JEDDAH: Saudi Arabia and Ethiopia plan to boost economic cooperation in key sectors — including agriculture, manufacturing, and tourism — as officials from both nations met at a forum in Riyadh. 

The event, organized by the Federation of Saudi Chambers, brought together more than 150 representatives from the public and private sectors of both countries, the Saudi Press Agency reported, and marked the first major gathering since the establishment of the Saudi-Ethiopian Business Council last year. 

The initiative aligns with Saudi Arabia’s strategy to strengthen economic ties with African nations and explore new investment opportunities and markets, recognizing Ethiopia’s potential as a favorable investment environment, a key trade gateway to the continent. 

Ethiopia’s State Minister for Trade and Regional Integration Abdulhakim Mulu invited Saudi investors to explore opportunities in key sectors including agriculture, food industries, and tourism, as well as hospitality and manufacturing.  

He emphasized Ethiopia’s rapid economic growth and the government’s commitment to improving infrastructure and fostering a favorable investment climate. 
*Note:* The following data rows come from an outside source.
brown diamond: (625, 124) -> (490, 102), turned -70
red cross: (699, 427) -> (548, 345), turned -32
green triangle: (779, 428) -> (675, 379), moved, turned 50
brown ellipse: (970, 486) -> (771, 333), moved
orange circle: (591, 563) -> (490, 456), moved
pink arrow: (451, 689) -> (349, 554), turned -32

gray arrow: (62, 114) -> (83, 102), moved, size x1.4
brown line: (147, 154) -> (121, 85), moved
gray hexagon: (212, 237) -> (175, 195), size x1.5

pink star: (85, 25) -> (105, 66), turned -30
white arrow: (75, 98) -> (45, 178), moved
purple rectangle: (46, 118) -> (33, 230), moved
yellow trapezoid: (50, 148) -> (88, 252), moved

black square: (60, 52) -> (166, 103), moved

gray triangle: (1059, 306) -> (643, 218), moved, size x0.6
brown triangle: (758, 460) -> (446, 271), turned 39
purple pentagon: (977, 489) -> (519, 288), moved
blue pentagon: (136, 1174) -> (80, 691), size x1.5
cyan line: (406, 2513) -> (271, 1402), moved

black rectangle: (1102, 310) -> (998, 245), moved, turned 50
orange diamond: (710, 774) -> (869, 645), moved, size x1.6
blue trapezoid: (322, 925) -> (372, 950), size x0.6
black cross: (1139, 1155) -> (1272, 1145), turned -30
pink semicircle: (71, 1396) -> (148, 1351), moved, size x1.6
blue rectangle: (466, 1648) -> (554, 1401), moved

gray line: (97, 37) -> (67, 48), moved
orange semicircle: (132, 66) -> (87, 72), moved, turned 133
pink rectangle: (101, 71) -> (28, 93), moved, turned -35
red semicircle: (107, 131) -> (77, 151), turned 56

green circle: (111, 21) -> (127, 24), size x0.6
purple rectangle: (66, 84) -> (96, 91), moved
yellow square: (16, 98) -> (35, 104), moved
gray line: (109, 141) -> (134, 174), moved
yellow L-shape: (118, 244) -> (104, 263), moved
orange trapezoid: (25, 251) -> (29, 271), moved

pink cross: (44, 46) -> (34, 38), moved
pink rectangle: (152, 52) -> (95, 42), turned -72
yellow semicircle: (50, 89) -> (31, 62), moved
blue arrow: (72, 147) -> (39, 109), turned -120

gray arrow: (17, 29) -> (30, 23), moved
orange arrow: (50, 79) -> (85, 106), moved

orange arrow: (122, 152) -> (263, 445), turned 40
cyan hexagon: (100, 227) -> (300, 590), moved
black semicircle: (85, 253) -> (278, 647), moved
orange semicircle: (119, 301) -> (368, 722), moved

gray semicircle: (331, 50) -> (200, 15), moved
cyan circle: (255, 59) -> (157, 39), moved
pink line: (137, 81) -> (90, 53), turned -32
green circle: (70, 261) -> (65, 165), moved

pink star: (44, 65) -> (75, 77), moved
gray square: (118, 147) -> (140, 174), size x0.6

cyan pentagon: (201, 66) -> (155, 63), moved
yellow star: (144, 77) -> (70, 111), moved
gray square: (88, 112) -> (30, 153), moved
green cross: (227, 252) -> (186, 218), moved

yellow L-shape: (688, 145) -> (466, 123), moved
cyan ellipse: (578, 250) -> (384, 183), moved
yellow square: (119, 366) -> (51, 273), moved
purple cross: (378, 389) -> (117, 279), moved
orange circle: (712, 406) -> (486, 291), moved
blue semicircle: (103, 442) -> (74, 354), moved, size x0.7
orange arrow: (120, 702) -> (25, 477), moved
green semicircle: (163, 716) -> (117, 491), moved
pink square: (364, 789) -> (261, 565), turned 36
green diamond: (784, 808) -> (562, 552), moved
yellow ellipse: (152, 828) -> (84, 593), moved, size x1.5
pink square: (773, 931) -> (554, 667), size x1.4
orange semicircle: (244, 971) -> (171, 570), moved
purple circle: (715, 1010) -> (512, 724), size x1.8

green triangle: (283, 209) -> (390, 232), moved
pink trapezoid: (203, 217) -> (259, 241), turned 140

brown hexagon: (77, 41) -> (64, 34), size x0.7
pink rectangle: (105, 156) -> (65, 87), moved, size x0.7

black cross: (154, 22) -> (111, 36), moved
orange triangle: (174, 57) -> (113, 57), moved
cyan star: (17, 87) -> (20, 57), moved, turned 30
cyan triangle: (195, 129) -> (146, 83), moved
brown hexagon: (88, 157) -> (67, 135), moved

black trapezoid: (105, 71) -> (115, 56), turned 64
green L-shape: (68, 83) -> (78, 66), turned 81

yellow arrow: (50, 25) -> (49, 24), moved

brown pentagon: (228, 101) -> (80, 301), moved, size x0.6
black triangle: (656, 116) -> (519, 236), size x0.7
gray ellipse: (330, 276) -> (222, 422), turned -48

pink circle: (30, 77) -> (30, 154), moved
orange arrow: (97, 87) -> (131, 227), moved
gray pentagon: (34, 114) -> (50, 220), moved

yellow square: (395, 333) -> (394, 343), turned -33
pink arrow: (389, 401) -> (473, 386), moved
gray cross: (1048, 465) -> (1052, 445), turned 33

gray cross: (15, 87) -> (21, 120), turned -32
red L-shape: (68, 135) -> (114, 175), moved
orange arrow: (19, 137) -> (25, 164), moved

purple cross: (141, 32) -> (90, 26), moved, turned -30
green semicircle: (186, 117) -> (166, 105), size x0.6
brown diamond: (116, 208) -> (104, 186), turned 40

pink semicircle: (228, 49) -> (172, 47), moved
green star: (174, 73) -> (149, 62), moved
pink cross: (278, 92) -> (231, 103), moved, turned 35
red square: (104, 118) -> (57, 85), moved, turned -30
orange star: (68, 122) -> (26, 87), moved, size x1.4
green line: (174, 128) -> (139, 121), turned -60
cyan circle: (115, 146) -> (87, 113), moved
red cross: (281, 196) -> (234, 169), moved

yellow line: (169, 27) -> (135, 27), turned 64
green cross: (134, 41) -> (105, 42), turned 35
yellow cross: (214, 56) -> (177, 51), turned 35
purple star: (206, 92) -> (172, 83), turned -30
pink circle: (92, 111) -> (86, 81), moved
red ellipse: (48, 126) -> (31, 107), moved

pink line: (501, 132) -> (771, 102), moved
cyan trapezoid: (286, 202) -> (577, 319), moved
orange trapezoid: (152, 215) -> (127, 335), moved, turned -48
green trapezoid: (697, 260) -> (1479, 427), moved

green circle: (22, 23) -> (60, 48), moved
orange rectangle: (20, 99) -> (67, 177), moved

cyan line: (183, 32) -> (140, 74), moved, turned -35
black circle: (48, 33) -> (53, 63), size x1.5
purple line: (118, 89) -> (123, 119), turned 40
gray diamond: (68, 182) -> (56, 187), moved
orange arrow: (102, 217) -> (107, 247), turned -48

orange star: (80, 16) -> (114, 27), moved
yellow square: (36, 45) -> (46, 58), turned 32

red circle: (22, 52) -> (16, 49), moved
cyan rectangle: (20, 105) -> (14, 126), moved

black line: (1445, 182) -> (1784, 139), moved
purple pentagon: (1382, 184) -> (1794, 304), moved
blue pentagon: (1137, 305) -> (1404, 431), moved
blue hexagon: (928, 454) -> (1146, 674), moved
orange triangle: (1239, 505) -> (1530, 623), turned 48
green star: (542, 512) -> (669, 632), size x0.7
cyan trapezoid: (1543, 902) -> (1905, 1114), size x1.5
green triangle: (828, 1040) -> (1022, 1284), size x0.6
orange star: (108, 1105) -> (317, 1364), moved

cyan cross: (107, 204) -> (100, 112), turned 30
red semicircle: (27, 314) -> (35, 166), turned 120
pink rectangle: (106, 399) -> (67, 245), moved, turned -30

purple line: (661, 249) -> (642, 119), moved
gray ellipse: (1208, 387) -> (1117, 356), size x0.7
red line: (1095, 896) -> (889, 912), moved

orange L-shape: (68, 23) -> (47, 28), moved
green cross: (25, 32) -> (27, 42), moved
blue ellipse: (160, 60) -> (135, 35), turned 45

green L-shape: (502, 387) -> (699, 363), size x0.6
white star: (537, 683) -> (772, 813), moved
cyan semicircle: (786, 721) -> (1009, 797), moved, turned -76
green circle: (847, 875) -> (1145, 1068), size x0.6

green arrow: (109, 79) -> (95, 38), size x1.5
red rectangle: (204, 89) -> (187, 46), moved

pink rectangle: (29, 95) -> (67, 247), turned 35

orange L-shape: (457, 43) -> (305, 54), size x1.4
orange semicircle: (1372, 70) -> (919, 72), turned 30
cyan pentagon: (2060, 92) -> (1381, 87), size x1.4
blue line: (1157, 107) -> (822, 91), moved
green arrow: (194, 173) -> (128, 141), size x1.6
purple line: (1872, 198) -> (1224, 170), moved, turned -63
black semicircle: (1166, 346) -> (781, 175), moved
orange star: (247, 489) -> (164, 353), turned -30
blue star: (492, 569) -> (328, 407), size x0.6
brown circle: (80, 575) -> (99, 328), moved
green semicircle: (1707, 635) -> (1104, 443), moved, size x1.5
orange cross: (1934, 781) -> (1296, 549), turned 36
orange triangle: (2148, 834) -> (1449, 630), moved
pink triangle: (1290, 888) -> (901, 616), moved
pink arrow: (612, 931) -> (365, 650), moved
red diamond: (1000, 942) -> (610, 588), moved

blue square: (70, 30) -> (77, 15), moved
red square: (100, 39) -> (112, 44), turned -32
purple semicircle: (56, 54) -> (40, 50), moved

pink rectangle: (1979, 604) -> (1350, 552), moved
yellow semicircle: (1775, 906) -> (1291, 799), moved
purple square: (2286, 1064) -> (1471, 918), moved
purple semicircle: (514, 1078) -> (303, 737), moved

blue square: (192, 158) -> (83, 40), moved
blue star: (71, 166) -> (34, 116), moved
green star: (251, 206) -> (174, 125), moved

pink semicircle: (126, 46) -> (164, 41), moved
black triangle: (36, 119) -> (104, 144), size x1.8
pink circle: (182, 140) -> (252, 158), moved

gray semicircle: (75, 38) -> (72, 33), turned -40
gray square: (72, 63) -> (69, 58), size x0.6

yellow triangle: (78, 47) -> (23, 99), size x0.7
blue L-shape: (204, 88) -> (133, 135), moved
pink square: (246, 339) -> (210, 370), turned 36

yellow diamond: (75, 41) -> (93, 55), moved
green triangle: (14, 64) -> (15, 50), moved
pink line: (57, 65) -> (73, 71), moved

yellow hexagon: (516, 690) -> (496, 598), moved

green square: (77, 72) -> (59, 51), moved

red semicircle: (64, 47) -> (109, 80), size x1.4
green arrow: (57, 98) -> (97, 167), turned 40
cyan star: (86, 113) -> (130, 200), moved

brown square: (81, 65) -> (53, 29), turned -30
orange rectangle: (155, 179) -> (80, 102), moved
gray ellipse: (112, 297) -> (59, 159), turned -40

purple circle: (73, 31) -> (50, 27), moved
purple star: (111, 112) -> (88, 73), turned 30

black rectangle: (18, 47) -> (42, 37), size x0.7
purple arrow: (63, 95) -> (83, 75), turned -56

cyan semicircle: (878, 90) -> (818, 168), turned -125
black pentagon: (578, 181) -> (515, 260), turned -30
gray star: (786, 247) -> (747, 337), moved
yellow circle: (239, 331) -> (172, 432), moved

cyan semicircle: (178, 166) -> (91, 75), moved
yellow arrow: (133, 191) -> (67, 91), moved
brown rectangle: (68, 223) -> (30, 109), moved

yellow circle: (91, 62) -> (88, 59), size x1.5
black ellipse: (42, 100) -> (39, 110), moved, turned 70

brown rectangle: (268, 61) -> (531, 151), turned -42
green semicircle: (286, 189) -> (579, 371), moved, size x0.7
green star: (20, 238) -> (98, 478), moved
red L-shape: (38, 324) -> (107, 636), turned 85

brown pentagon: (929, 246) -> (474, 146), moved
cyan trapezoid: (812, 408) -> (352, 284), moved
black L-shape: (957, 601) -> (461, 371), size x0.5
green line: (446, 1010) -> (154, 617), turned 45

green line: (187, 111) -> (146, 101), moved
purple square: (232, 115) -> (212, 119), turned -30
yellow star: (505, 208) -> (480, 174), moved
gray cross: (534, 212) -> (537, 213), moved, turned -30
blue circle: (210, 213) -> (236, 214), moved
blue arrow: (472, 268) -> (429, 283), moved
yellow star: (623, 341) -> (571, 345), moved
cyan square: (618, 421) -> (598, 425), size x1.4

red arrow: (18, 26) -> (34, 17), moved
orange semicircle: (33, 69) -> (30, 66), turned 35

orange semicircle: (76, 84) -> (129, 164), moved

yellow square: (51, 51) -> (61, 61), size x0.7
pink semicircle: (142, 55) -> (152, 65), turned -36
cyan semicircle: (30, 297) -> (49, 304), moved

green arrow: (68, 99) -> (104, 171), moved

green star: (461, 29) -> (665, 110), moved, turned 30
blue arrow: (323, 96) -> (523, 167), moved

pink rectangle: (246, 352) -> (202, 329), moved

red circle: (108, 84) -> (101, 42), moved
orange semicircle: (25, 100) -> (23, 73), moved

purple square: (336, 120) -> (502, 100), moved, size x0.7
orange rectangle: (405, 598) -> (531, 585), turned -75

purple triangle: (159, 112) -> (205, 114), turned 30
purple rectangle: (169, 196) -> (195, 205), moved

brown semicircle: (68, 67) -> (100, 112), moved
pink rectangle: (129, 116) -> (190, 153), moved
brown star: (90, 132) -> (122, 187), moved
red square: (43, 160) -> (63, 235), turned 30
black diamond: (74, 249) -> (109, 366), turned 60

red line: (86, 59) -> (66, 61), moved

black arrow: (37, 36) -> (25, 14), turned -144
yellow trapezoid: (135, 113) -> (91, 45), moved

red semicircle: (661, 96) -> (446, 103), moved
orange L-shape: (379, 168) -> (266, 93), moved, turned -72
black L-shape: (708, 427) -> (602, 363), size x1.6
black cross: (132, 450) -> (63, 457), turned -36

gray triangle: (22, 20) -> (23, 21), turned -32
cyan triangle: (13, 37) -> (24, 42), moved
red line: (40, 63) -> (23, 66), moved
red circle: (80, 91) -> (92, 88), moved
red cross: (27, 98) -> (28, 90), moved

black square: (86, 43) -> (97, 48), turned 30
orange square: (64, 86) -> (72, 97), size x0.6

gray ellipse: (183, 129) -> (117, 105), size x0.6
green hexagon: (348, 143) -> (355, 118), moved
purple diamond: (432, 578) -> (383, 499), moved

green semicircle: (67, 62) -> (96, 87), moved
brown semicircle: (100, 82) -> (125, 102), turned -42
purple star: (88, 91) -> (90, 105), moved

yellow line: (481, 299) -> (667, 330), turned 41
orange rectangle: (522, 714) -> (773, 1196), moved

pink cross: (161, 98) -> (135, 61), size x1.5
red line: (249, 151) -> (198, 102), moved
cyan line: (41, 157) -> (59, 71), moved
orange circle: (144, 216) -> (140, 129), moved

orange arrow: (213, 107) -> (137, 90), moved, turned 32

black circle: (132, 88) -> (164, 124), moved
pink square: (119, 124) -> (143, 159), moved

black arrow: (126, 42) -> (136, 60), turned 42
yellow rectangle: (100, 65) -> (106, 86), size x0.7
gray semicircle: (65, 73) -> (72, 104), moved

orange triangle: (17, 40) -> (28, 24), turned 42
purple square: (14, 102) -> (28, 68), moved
Federation of Saudi Chambers Chairman Hassan Al-Huwaizi stated that Saudi Arabia is actively working to strengthen its relations with African countries, particularly Ethiopia, which serves as a strategic gateway for Saudi exports to the continent. 

“He noted Ethiopia’s natural resources and potential in agriculture, food industries, and mining, adding that the limited trade volume, which is merely SR1.3 billion ($347.1 million), indicates untapped investment opportunities,” SPA reported. 

The Saudi-Ethiopian Business Council was formally approved by the Saudi General Authority for Foreign Trade last year to enhance bilateral trade and investment. Its formation followed agreements reached during a prior forum held on June 5 in Addis Ababa. 

As both nations seek to deepen their economic engagement, the council is expected to play a pivotal role in unlocking new opportunities, boosting bilateral trade, and fostering a more integrated economic partnership between Saudi Arabia and Ethiopia. 

According to a 2024 World Bank report, Ethiopia — home to 126.5 million people as of 2023 — is the second most populous nation in Africa and one of the continent’s fastest-growing economies, recording a 7.2 percent growth rate in the 2022/2023 fiscal year. 

Despite this progress, Ethiopia remains one of the world’s poorest countries, with a gross national income per capita of $1,020. The country aims to achieve lower-middle-income status by 2025, building on years of infrastructure-driven growth that have helped reduce poverty and improve access to essential services.